Exercise prompt>
Gather each line of the entries below that includes "können".

[Data for this exercise — start]

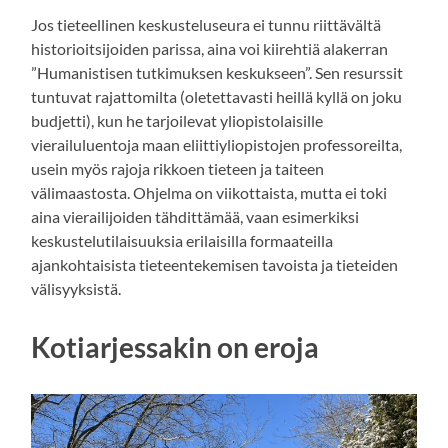
Jos tieteellinen keskusteluseura ei tunnu riittävältä
historioitsijoiden parissa, aina voi kiirehtiä alakerran
”Humanistisen tutkimuksen keskukseen”. Sen resurssit
tuntuvat rajattomilta (oletettavasti heillä kyllä on joku
budjetti), kun he tarjoilevat yliopistolaisille
vierailuluentoja maan eliittiyliopistojen professoreilta,
usein myös rajoja rikkoen tieteen ja taiteen
välimaastosta. Ohjelma on viikottaista, mutta ei toki
aina vierailijoiden tähdittämää, vaan esimerkiksi
keskustelutilaisuuksia erilaisilla formaateilla
ajankohtaisista tieteentekemisen tavoista ja tieteiden
välisyyksistä.
Kotiarjessakin on eroja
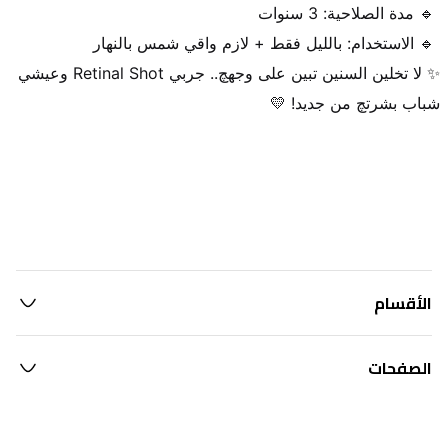
✨ لا تخلين السنين تبين على وجهچ.. جربي Retinal Shot وعيشي 
شباب بشرتچ من جديد! 💛
الأقسام
الصفحات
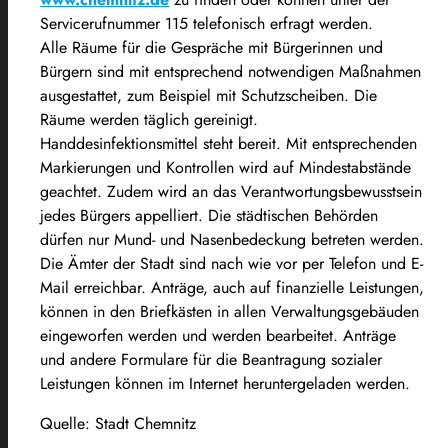
Servicerufnummer 115 telefonisch erfragt werden.
Alle Räume für die Gespräche mit Bürgerinnen und
Bürgern sind mit entsprechend notwendigen Maßnahmen
ausgestattet, zum Beispiel mit Schutzscheiben. Die
Räume werden täglich gereinigt.
Handdesinfektionsmittel steht bereit. Mit entsprechenden
Markierungen und Kontrollen wird auf Mindestabstände
geachtet. Zudem wird an das Verantwortungsbewusstsein
jedes Bürgers appelliert. Die städtischen Behörden
dürfen nur Mund- und Nasenbedeckung betreten werden.
Die Ämter der Stadt sind nach wie vor per Telefon und E-
Mail erreichbar. Anträge, auch auf finanzielle Leistungen,
können in den Briefkästen in allen Verwaltungsgebäuden
eingeworfen werden und werden bearbeitet. Anträge
und andere Formulare für die Beantragung sozialer
Leistungen können im Internet heruntergeladen werden.
Quelle: Stadt Chemnitz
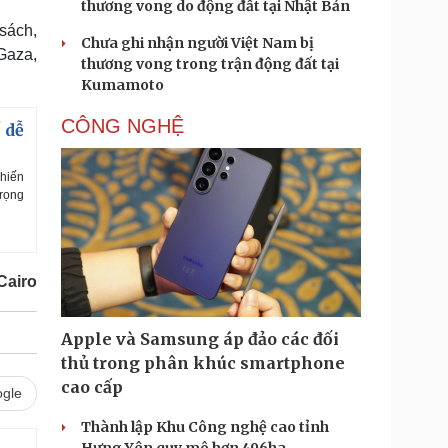
thương vong do động đất tại Nhật Bản
sách,
Chưa ghi nhận người Việt Nam bị
Gaza,
thương vong trong trận động đất tại
Kumamoto
CÔNG NGHỆ
 dễ
chiến
trọng
Cairo
Apple và Samsung áp đảo các đối
thủ trong phân khúc smartphone
cao cấp
gle
Thành lập Khu Công nghệ cao tỉnh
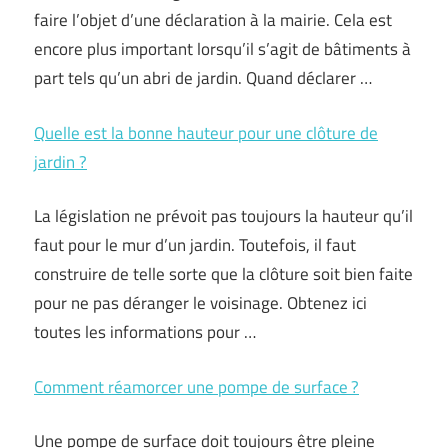
faire l’objet d’une déclaration à la mairie. Cela est
encore plus important lorsqu’il s’agit de bâtiments à
part tels qu’un abri de jardin. Quand déclarer …
Quelle est la bonne hauteur pour une clôture de
jardin ?
La législation ne prévoit pas toujours la hauteur qu’il
faut pour le mur d’un jardin. Toutefois, il faut
construire de telle sorte que la clôture soit bien faite
pour ne pas déranger le voisinage. Obtenez ici
toutes les informations pour …
Comment réamorcer une pompe de surface ?
Une pompe de surface doit toujours être pleine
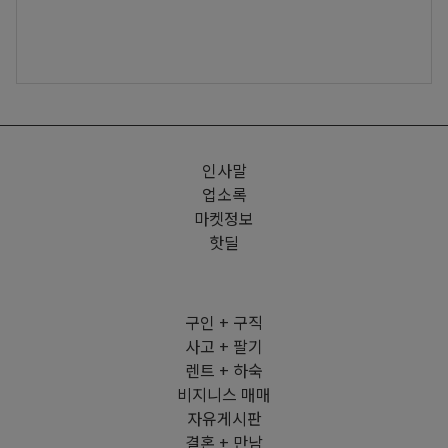
인사말
업소록
마켓정보
핫딜
구인 + 구직
사고 + 팔기
렌트 + 하숙
비지니스 매매
자유게시판
결혼 + 만남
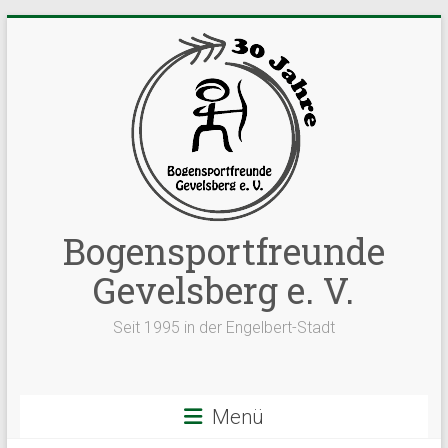
Zum
Inhalt
springen
Bogensportfreunde
Gevelsberg e. V.
Seit 1995 in der Engelbert-Stadt
Menü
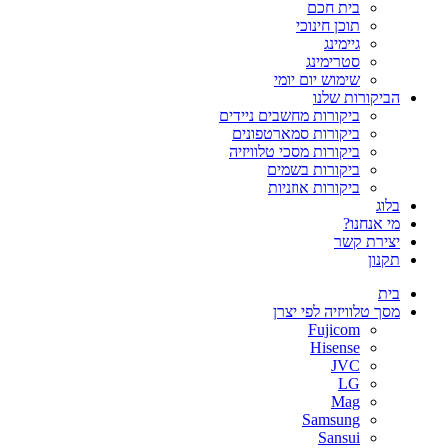
בית חכם
תוכן חינוכי
גיימינג
סטרימינג
שימוש יום יומי
הביקורות שלנו
ביקורות מחשבים ניידים
ביקורות סמארטפונים
ביקורות מסכי טלוויזיה
ביקורות בשמים
ביקורות אוזניות
בלוג
מי אנחנו?
יצירת קשר
תקנון
בית
מסך טלוויזיה לפי יצרן
Fujicom
Hisense
JVC
LG
Mag
Samsung
Sansui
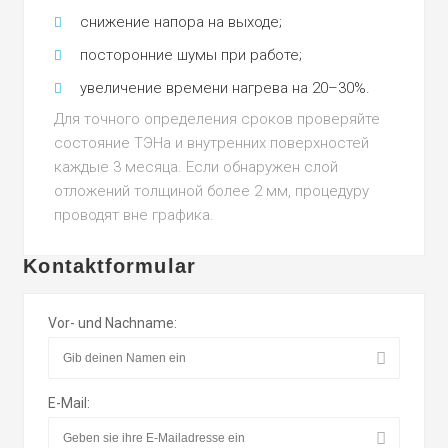
снижение напора на выходе;
посторонние шумы при работе;
увеличение времени нагрева на 20–30%.
Для точного определения сроков проверяйте
состояние ТЭНа и внутренних поверхностей
каждые 3 месяца. Если обнаружен слой
отложений толщиной более 2 мм, процедуру
проводят вне графика.
Kontaktformular
Vor- und Nachname:
E-Mail:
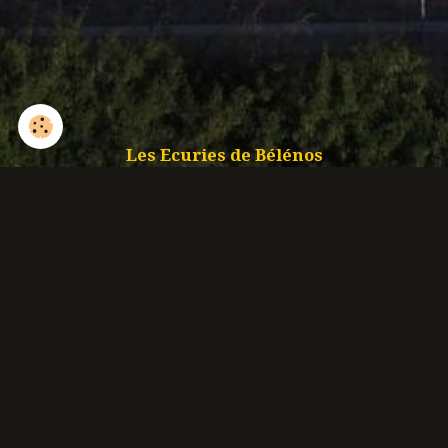
Les Ecuries de Bélénos
Isham 6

[Data for this exercise — finish]

Your response>
können in den Briefkästen in allen Verwaltungsgebäuden
Leistungen können im Internet heruntergeladen werden.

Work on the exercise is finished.